Everyman Media Group has announced the sudden departure of CEO Richard Scrimgeour, following a significant profit warning that sent the company’s shares tumbling. Scrimgeour joined ATC’s Board in January 2021. During his tenure, the company’s stock price nosedived by a historic 76%. His departure follows just weeks after a disappointing trading update that cited tougher-than-expected trading conditions.
The company runs 49 venues throughout the United Kingdom and is known for its plush recliner seating and chef-driven menus. It projects total operating revenues of £114.5 million for 2025. This figure is a £121.5 million or 6.5% downward revision from earlier forecasts. Everyman Media Group is promising such good value that we’ll see underlying earnings of at least £16.8 million this year. This figure is significantly less than their previous estimate of £19.9 million.
The trading update published on December 10 came crashing down with bad news. It said that sales in the final month of the year were “softer than expected.” In the wake of this announcement, the company’s stock tanked 20%, immediately triggering a reset on leadership and vision.
Scrimgeour’s tenure, though, was not without challenges, including steering the association through the unprecedented impact of the Covid-19 pandemic. He was instrumental in making sure the business emerged out of it stronger and better and took the business through that recovery. Compared to that health crisis, he’s more than tripled his revenue.
“Richard played a pivotal role in the team that successfully led the business through its recovery from Covid, more than doubling revenue,” – Philip Jacobson, Chairman of Everyman Media Group.
With Scrimgeour’s exit, the company hopes to soon implement a turnaround program. Chairman Philip Jacobson could not be more clear about the need to be strategic in the changes we pursue.
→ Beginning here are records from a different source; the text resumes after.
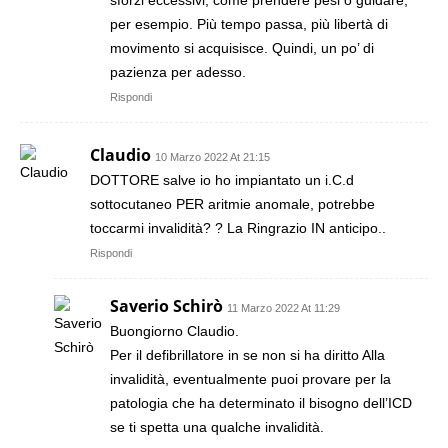
sforzi eccessivi, come prendere pesi o guidare,
per esempio. Più tempo passa, più libertà di
movimento si acquisisce. Quindi, un po’ di
pazienza per adesso.
Rispondi
Claudio
10 Marzo 2022 At 21:15
DOTTORE salve io ho impiantato un i.C.d
sottocutaneo PER aritmie anomale, potrebbe
toccarmi invalidità? ? La Ringrazio IN anticipo..
Rispondi
Saverio Schirò
11 Marzo 2022 At 11:29
Buongiorno Claudio.
Per il defibrillatore in se non si ha diritto Alla
invalidità, eventualmente puoi provare per la
patologia che ha determinato il bisogno dell’ICD
se ti spetta una qualche invalidità.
“We are opting to remove it from the public spotlight to enact a turnaround programme,” – Mr. Coatsworth.
Before joining Everyman Media Group Scrimgeour was head of Cote Brasserie, a chain of French restaurants since 2015. His time in the hospitality sector provided him with a fresh pair of eyes to examine the cinema industry. It was only a temporary measure that proved insufficient to shore up investor confidence amid drastic market volatility.
Going forward, Everyman Media Group will need to balance this change as they begin to pay for it with the clear concerns expressed by investors and stakeholders. The company’s prospects to recover from its current fiscal strife will be heavily reliant on its upcoming plans and leadership vision.